Figure 2. Breakeven analysis of Server 1 considering hourly costs
For the same server, instead of the hourly costs we can repeat the breakeven calculation using discounted hourly rates from AWS savings plans:
- 1-Year Reserved Instance Cost:
Breakeven: x = 833,806.00 / (77.427 - 0.87) ≈ 10,890 hours ~ 15.13 months - 3-Year Reserved Instance Cost:
Breakeven: x = 833,806.00 / (53.945 - 0.87) ≈ 15710 hours ~ 21.82 months (a little less than 2 years)
These longer breakeven points indicate that while reserved pricing offers lower hourly cloud rates, on-prem infrastructure still becomes more cost-effective in the long run for sustained usage.
Figure 3. Breakeven analysis of Server 1 considering yearly discounted cost
Figure 4. Breakeven analysis of Server 1 with 3-year savings plan
Case 2: Total Cost of Ownership and Savings Over Time
Assuming a 5-year operational lifespan for on-premises servers, this scenario compares total costs over time. It quantifies both annual and cumulative savings achieved by using on-prem infrastructure instead of cloud services. A 5-year lifespan means that we let the server fully depreciate with no recovery value. This means that when you purchase let’s say an NVIDIA H100 GPU, you spread the purchase cost over its useful life. To understand long-term cost implications, we calculate the total 5-year cost of running the system continuously (24 hours per day) on both cloud and on-premises infrastructure. This helps quantify cumulative savings over a typical server lifecycle.
Assumptions:
- Continuous operation: 24 hours/day for 5 years
- Total hours over 5 years: 24 × 365 × 5 = 43,800 hours
Cost Calculations:
- Cloud 5-Year Cost: cloud_hourly × 43,800
- On-Prem 5-Year Cost: onprem_base_cost + (onprem_hourly × 43,800)
- Savings: cloud_cost_5yr - onprem_cost_5yr
Taking Server 1 ThinkSystem SR675 V3 — 8x NVIDIA H100 NVL 94GB PCIe Gen5 and cloud equivalent Amazon EC2 P5 Instances (p5.48xlarge) with 8× NVIDIA H100 GPUs as an example.
- On-Prem Cost: $833,806 + (0.87 x 43800) = $871,912
- Cloud Cost: $98.32 * 43800 = $4,306,416.00
- Total Savings Over 5 Years: $ 3,434,504
The following figure illustrates both the annual savings and the cumulative cost difference between on-premises and cloud deployments over a 5-year period, highlighting the growing financial advantage of on-prem infrastructure with sustained usage.
Figure 5. Savings for Server 1 when using on-premise compared to cloud hourly costs
Considering 1 Year Savings plan cost:
- Yearly savings plan cloud cost for 5 years: $77.427 * 43800 = $3,391,302.6
- Total savings over 5 years: $2,519,390.6
Figure 6. Savings for Server 1 when using on-premise compared to cloud yearly plan
Considering 3 year Savings plan cost:
- 5 year Cloud cost= $ 53.94547 x 43800 = $2,362,811.59
- Total savings over 5 years: $1,490,899.59
Figure 7. Savings for Server 1 when using on-premise compared to cloud 3-year plan
Case 3: Hourly Utilization Threshold
This scenario determines the minimum number of hours per day that a system must be in use for on-premises infrastructure to become more cost-effective than cloud services over a 5-year period. This will help the organization evaluate whether their usage levels justify the capital investment in on-prem infrastructure. For simplicity, this analysis assumes 100% system and GPU utilization during active hours, representing a high-demand scenario typical of inference workloads, where GPUs are consistently engaged. While actual usage may vary, this assumption helps define a clear breakeven threshold and serves as a reference point for scaling cost comparisons under lower utilization scenarios.

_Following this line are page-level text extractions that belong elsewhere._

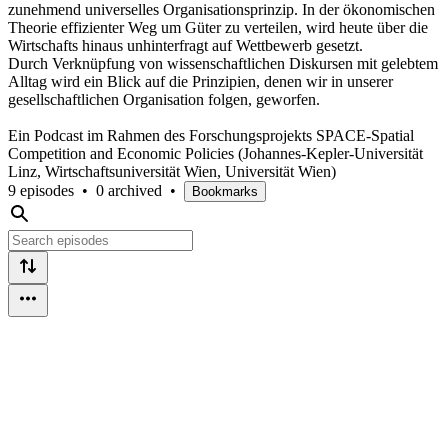
zunehmend universelles Organisationsprinzip. In der ökonomischen
Theorie effizienter Weg um Güter zu verteilen, wird heute über die
Wirtschafts hinaus unhinterfragt auf Wettbewerb gesetzt.
Durch Verknüpfung von wissenschaftlichen Diskursen mit gelebtem
Alltag wird ein Blick auf die Prinzipien, denen wir in unserer
gesellschaftlichen Organisation folgen, geworfen.
Ein Podcast im Rahmen des Forschungsprojekts SPACE-Spatial
Competition and Economic Policies (Johannes-Kepler-Universität
Linz, Wirtschaftsuniversität Wien, Universität Wien)
9 episodes
•
0 archived
•
Bookmarks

We first calculate the 5-year total cost of running both cloud and on-prem setups continuously (24 hours/day for 5 years, totaling 43,800 hours). Then, we compute the usage ratio:
- Usage Ratio = On-Prem 5-Year Cost / Cloud 5-Year Cost
This ratio reflects the proportion of time at which on-prem and cloud costs are equal. To find the daily threshold:
- Daily Threshold (in hours) = Usage Ratio × 24
Example:
- On-Prem 5-Year Cost = $1,000,000
- Cloud 5-Year Cost = $4,000,000
- Usage Ratio = 1,000,000 / 4,000,000 = 0.25
- Daily Threshold = 0.25 × 24 = 6 hours/day
Interpretation: If your system runs more than 6 hours per day on the cloud, it becomes more expensive than running the same workload on a purchased on-prem server. This analysis is particularly useful for organizations with regular, moderate workloads that don't run 24/7 but still require predictable and economic performance.
From the calculations above for Server 1 for hourly cloud costs, we can calculate the Usage Ratio as:
- $871, 912 / $4,306,416 = 0.2025
- Daily threshold = usage ratio x 24 = 4.93 ~ 5 hours a day.
Similarly for 1 year and 3-year savings plan:
- 1 year cloud costs: ($871, 912 / $ 3,391,302.6) x 24 = 6.17 hours a day
- 3-year costs: ($871, 912/ $ 2,362,811.59) x 24 = 8.86 ~ 9 hours a day
From the above calculations we can infer that as AWS Savings Plans (such as 1-year and 3-year reserved pricing) offer lower hourly rates compared to on-demand pricing, they raise the hourly utilization threshold at which on-prem infrastructure becomes more cost-effective. In other words, under discounted cloud pricing, you must run the system for more hours per day to justify the cost of purchasing on-prem hardware.
Conclusion
This analysis highlights a clear distinction between the strategic use cases for cloud and on-premises infrastructure in the era of Generative AI. Cloud platforms offer unmatched flexibility and scalability, making them ideal for short-term needs such as model experimentation, fine-tuning, or dynamic workloads. However, as usage becomes sustained and predictable, cloud costs can grow substantially due to recurring compute charges, data transfer fees, and storage costs.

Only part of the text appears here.